(Records excerpted from a collection)
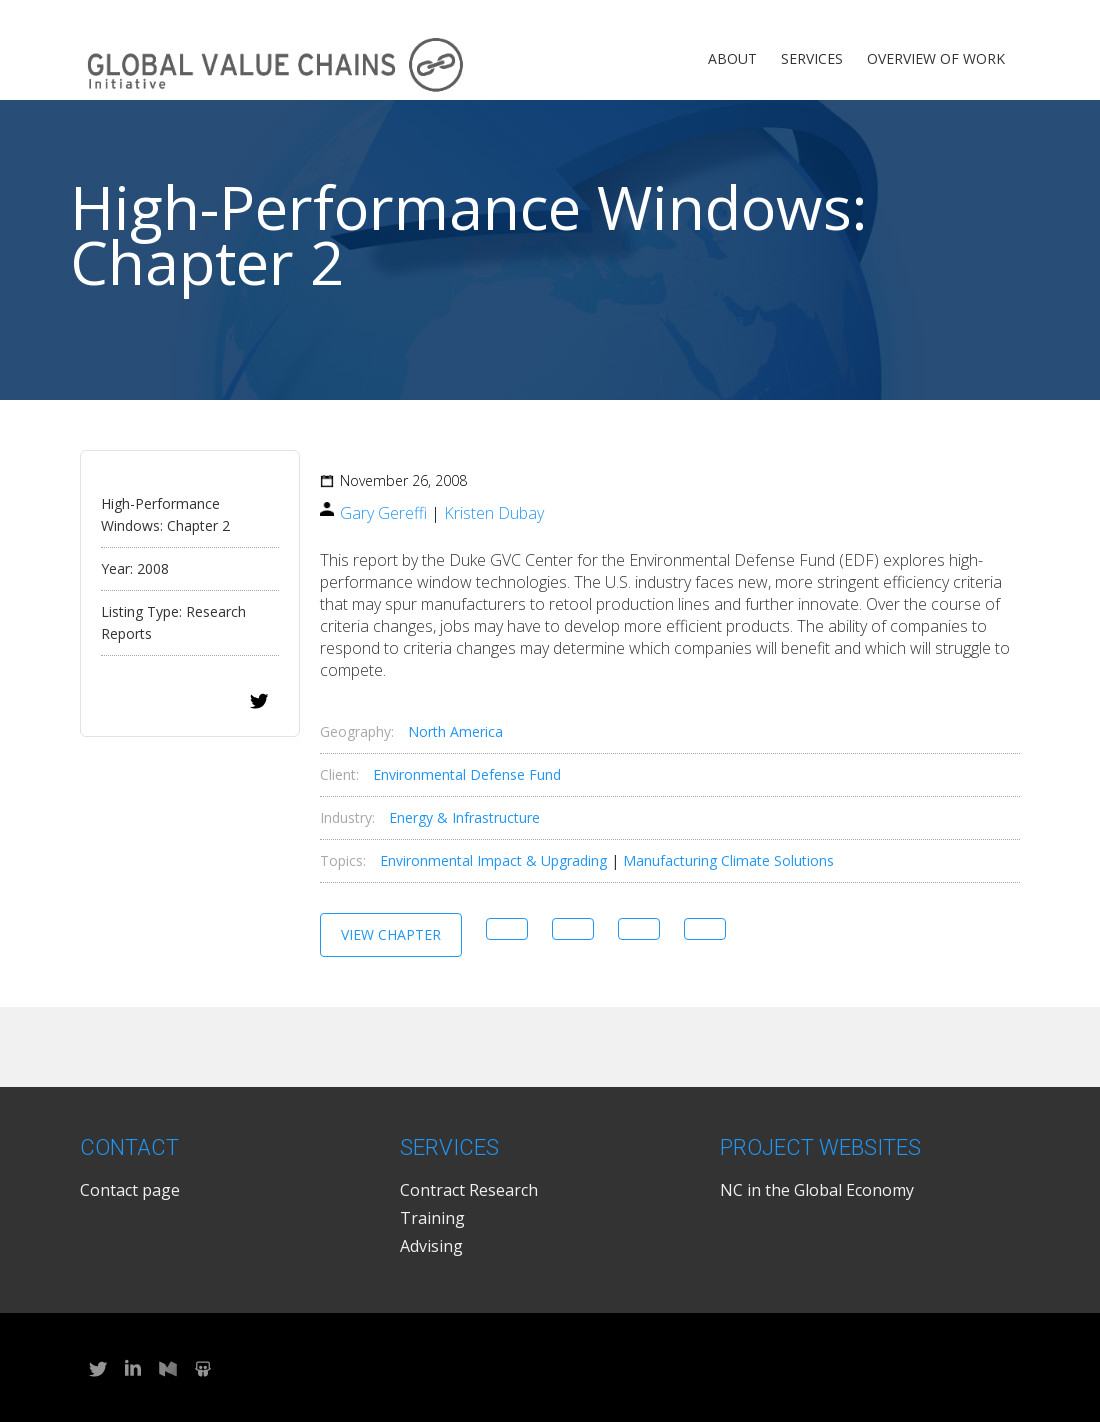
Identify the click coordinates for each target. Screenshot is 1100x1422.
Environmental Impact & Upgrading (493, 860)
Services (812, 58)
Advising (431, 1246)
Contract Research (469, 1190)
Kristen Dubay (494, 513)
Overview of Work (936, 58)
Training (432, 1218)
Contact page (130, 1190)
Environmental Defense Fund (467, 774)
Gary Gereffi (383, 513)
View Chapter (391, 934)
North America (455, 731)
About (732, 58)
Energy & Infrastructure (464, 817)
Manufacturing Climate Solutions (728, 860)
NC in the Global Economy (817, 1190)
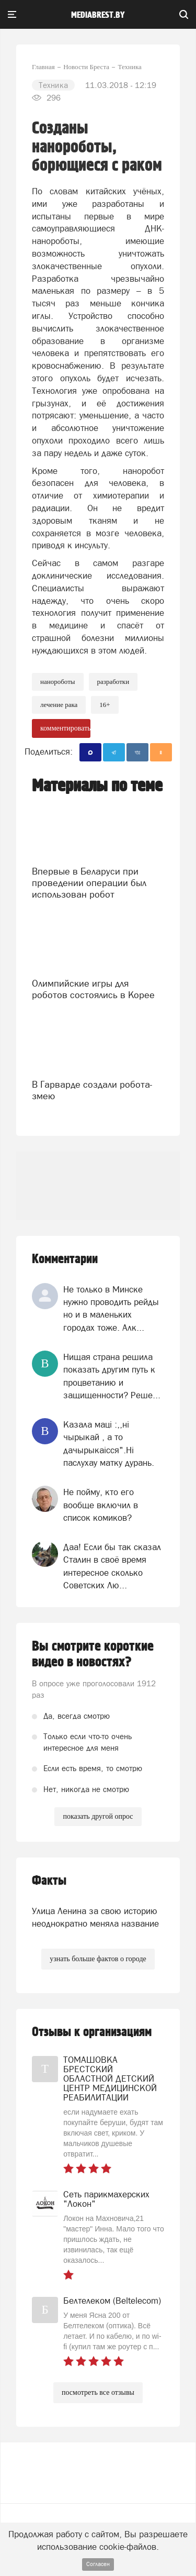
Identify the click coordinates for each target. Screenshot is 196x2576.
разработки (113, 682)
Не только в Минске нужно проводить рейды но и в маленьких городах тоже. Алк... (111, 1308)
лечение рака (58, 705)
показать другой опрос (98, 1816)
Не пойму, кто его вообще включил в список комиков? (100, 1505)
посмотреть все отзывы (98, 2392)
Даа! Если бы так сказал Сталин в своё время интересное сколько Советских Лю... (112, 1566)
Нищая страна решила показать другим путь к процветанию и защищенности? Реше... (111, 1376)
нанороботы (57, 682)
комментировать (65, 728)
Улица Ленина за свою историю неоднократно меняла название (95, 1917)
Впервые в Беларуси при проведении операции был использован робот (89, 883)
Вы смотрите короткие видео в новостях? (93, 1654)
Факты (49, 1880)
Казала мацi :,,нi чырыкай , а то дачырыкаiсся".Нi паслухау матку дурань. (108, 1443)
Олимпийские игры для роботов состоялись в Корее (93, 989)
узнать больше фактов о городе (98, 1959)
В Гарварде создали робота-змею (92, 1090)
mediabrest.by (98, 15)
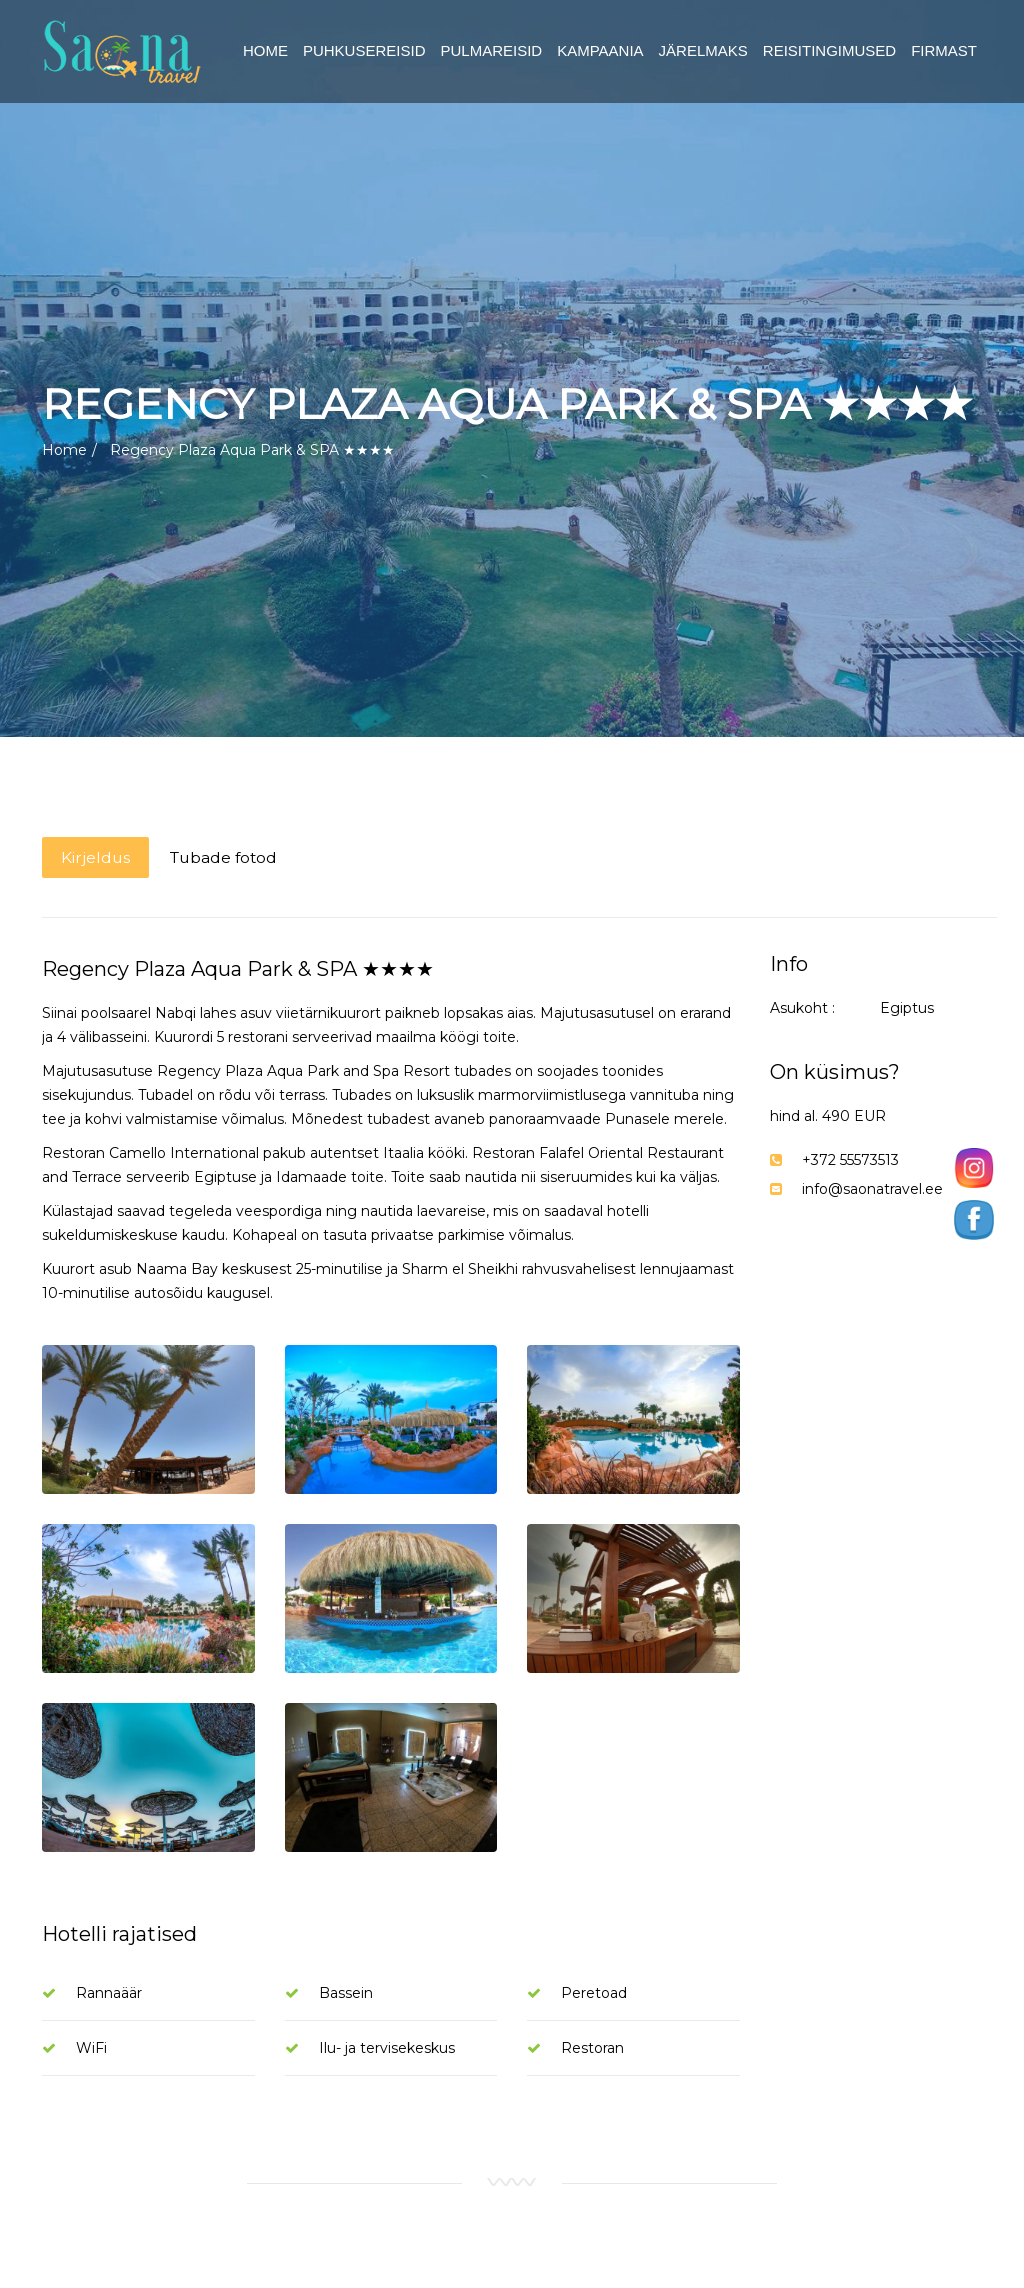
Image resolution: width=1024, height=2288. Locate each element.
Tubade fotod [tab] (230, 857)
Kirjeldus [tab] (97, 857)
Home (64, 450)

> **What to work on**: Here the job is to print the data above exactly, except for any pictures.

> **Your solution**:
Identify the click coordinates for each target. Screenshot is 1100x1422.
Environmental Impact & Upgrading (493, 860)
Services (812, 58)
Advising (431, 1246)
Contract Research (469, 1190)
Kristen Dubay (494, 513)
Overview of Work (936, 58)
Training (432, 1218)
Contact page (130, 1190)
Environmental Defense Fund (467, 774)
Gary Gereffi (383, 513)
View Chapter (391, 934)
North America (455, 731)
About (732, 58)
Energy & Infrastructure (464, 817)
Manufacturing Climate Solutions (728, 860)
NC in the Global Economy (817, 1190)
Identify the click coordinates for each target. Screenshot is 196x2576.
разработки (113, 682)
Не только в Минске нужно проводить рейды но и в маленьких городах тоже. Алк... (111, 1308)
лечение рака (58, 705)
показать другой опрос (98, 1816)
Не пойму, кто его вообще включил в список комиков? (100, 1505)
посмотреть все отзывы (98, 2392)
Даа! Если бы так сказал Сталин в своё время интересное сколько Советских Лю... (112, 1566)
Нищая страна решила показать другим путь к процветанию и защищенности? Реше... (111, 1376)
нанороботы (57, 682)
комментировать (65, 728)
Улица Ленина за свою историю неоднократно меняла название (95, 1917)
Впервые в Беларуси при проведении операции был использован робот (89, 883)
Вы смотрите короткие видео в новостях? (93, 1654)
Факты (49, 1880)
Казала мацi :,,нi чырыкай , а то дачырыкаiсся".Нi паслухау матку дурань. (108, 1443)
Олимпийские игры для роботов состоялись в Корее (93, 989)
узнать больше фактов о городе (98, 1959)
В Гарварде создали робота-змею (92, 1090)
mediabrest.by (98, 15)
Image resolution: width=1024, height=2288. Locate each element.
Tubade fotod [tab] (230, 857)
Kirjeldus [tab] (97, 857)
Home (64, 450)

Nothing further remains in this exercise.